東洋医学.18

精と神の概念

①精とは何か
 東洋医学では、身体を動かすエネルギーを気の類とし、精、気、神の三つに分類し、これら生命をつかさどる重要なものとして三宝ともいいます。
 精には先天の精と後天の精の二種あります。先天の精は、腎に貯蔵されているため腎精といわれ、親から子に受け継がれ、発育、生殖、老化に関与し、必要に応じて供給されます。生来、先天の精が不足していると、発育が遅く、二次成長の遅れ、小児喘息などの症状が見られるが、成長に伴い、後天の精の補充を受けて症状は改善されます。

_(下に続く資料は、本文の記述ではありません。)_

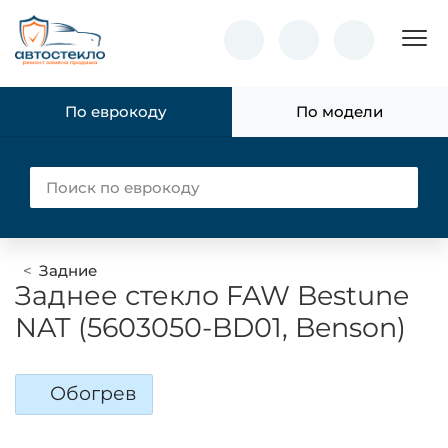
Пок
По еврокоду
По модели
Задние
Заднее стекло FAW Bestune
NAT (5603050-BD01, Benson)
Обогрев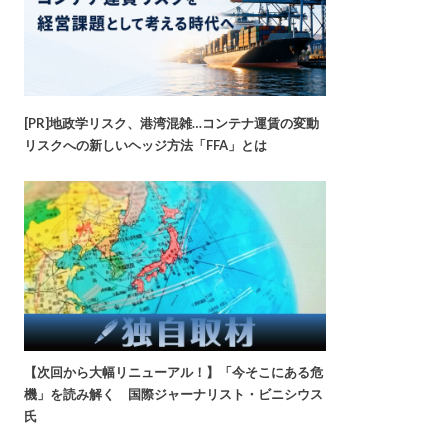
[PR]地政学リスク、港湾混雑…コンテナ運賃の変動
リスクへの新しいヘッジ方法「FFA」とは
【次回から大幅リニューアル！】「今そこにある危
機」を読み解く 国際ジャーナリスト・ビニシウス
氏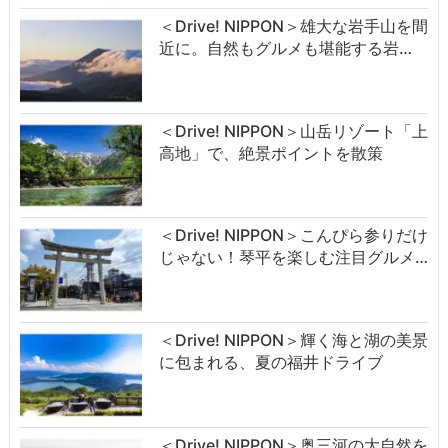
＜Drive! NIPPON＞雄大な岩手山を間
近に。自然もグルメも堪能する岩…
＜Drive! NIPPON＞山岳リゾート「上
高地」で、絶景ポイントを散策
＜Drive! NIPPON＞こんぴら参りだけ
じゃない！琴平を楽しむ注目グルメ…
＜Drive! NIPPON＞輝く海と湖の美景
に包まれる、夏の福井ドライブ
＜Drive! NIPPON＞奥三河の大自然を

 一方、後天の精は、脾や胃の働きで生まれる水穀の精微から生成され、臓腑などに運ばれて生命活動を支えます。一部は腎に運ばれ、老化により消耗する腎精を補充します。後天の精が不足し、腎精の補充ができなくなると、腎の機能低下をまねき、不妊症など生殖機能の低下、物忘れや頻尿といった老化現象などが表れます。
②神とは何か
 意識、思惟、精神、情緒という精神活動をつかさどっているものが神です。神は生命活動を統率する中枢であり、精神・意識活動の源となります。
 五臓にはそれぞれ異なる神が存在しており、心には神(神志)が、肺には魄、肝には魂、脾には意、腎には志が対応しています。なかでも、心の神は、他の神を統率する最上位の存在です。魂は意識活動を、魄は無意識や本能活動をにない、意は単純な記憶や思考を組み立てます。志は目標に向かって考えるといった精神活動をになっています。
 五臓と神の相互関係は非常に深く、五臓に不調が生じると、精神や意識にも不調が生じるようになります。